Un beau cadeau, qui tombait opportunément à quelques semaines de la campagne fédérale. Comme on dit, peu importe le flacon, pourvu qu'on ait l'ivresse.

Malgré tout, Yves Lévesque est convaincu qu'en dépit de toute la gentillesse et la bonne volonté que peut démontrer un député, sa ville en obtiendra moins du gouvernement si celui-ci est dans l'opposition.

Il avait fait le même appel à voter dans le sens du pouvoir aux dernières élections provinciales et à avoir un ministre à Trois-Rivières. On ne peut affirmer que c'est en raison de ses incantations, mais les électeurs ont effectivement élu un député qui allait être au pouvoir à Québec et qui a été nommé ministre. Est-ce que le maire s'en déclare plus heureux aujourd'hui, d'autant que Jean-Denis Girard avait été à un moment son agent d'élection lors de sa lutte à la mairie? On ne peut pas dire qu'on l'entend remercier tout haut le ciel pour avoir été exaucé et qu'on l'a vu peu souvent serrer par le cou son ministre en signe d'appréciation.

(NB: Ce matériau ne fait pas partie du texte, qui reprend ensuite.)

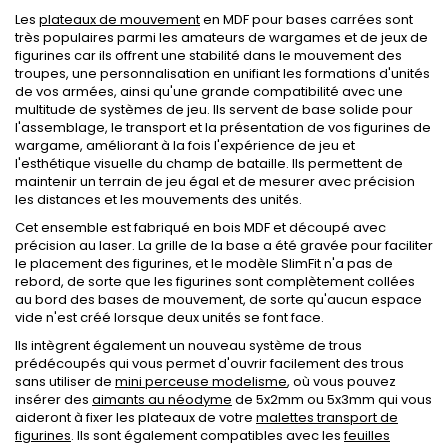
Les
plateaux de mouvement
en MDF pour bases carrées sont
très populaires parmi les amateurs de wargames et de jeux de
figurines car ils offrent une stabilité dans le mouvement des
troupes, une personnalisation en unifiant les formations d'unités
de vos armées, ainsi qu'une grande compatibilité avec une
multitude de systèmes de jeu. Ils servent de base solide pour
l'assemblage, le transport et la présentation de vos figurines de
wargame, améliorant à la fois l'expérience de jeu et
l'esthétique visuelle du champ de bataille. Ils permettent de
maintenir un terrain de jeu égal et de mesurer avec précision
les distances et les mouvements des unités.
Cet ensemble est fabriqué en bois MDF et découpé avec
précision au laser. La grille de la base a été gravée pour faciliter
le placement des figurines, et le modèle SlimFit n'a pas de
rebord, de sorte que les figurines sont complètement collées
au bord des bases de mouvement, de sorte qu'aucun espace
vide n'est créé lorsque deux unités se font face.
Ils intègrent également un nouveau système de trous
prédécoupés qui vous permet d'ouvrir facilement des trous
sans utiliser de
mini perceuse modelisme
, où vous pouvez
insérer des
aimants au néodyme
de 5x2mm ou 5x3mm qui vous
aideront à fixer les plateaux de votre
malettes transport de
figurines
. Ils sont également compatibles avec les
feuilles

Yves Lévesque remet ça avec la présente campagne fédérale. Il faut voter pour le pouvoir.

Il ne va pas plus loin. Le problème, à ce moment-ci de la campagne, c'est que les électeurs qui seraient tentés de lui faire plaisir en votant du bon bord, ne peuvent savoir lequel pour lui, est le bon bord. Yves Lévesque, là-dessus, ne s'est pas vraiment compromis. Certes, il a flirté à un moment avec les libéraux de Trudeau puis avec les conservateurs de Harper pour sa propre candidature dans Trois-Rivières. Selon l'heure ou l'humeur, il pourrait donc être d'un bord comme de l'autre. Il y a bien deux personnes de sa garde rapprochée qui ont joint l'organisation du conservateur Dominic Therrien. Il ne faut pas pour autant en tirer une conclusion sur ses préférences politiques fédérales. On comprend cependant qu'André Valois du Bloc québécois est éliminé, son parti ne pouvant jamais aspirer à occuper le pouvoir à Ottawa.

Reste, comme parti potentiel pouvant former un gouvernement à Ottawa, majoritaire ou pas, il est plus qu'impossible d'éliminer le NPD de Thomas Mulcair. Tous les sondages pointent en ce moment dans cette direction. Pas sûr qu'Yves Lévesque ressentent de grandes sensibilités néodémocrates. S'il en a, il les a bien camouflées jusqu'à présent, tout comme ses sentiments à l'égard du député sortant, Robert Aubin, qu'il pensait affronter.

Or, non seulement le potentiel des néodémocrates de former le prochain gouvernement est élevé, mais il se trouve qu'Aubin est plutôt bien vu de son chef Mulcair, qui pourrait le récompenser en lui offrant un ministère.

Tous ses voeux satisfaits, est-ce que le maire bondirait de joie dans un tel cas de figure?

À ce moment-ci de la campagne, c'est beaucoup trop tôt pour détenir la certitude de pouvoir voter dans le sens du pouvoir. On n'en est qu'aux présomptions. Et qui sait si à la fin de la longue campagne, la question de qui va gagner pourra être tranchée avant même de déposer son bulletin dans l'urne.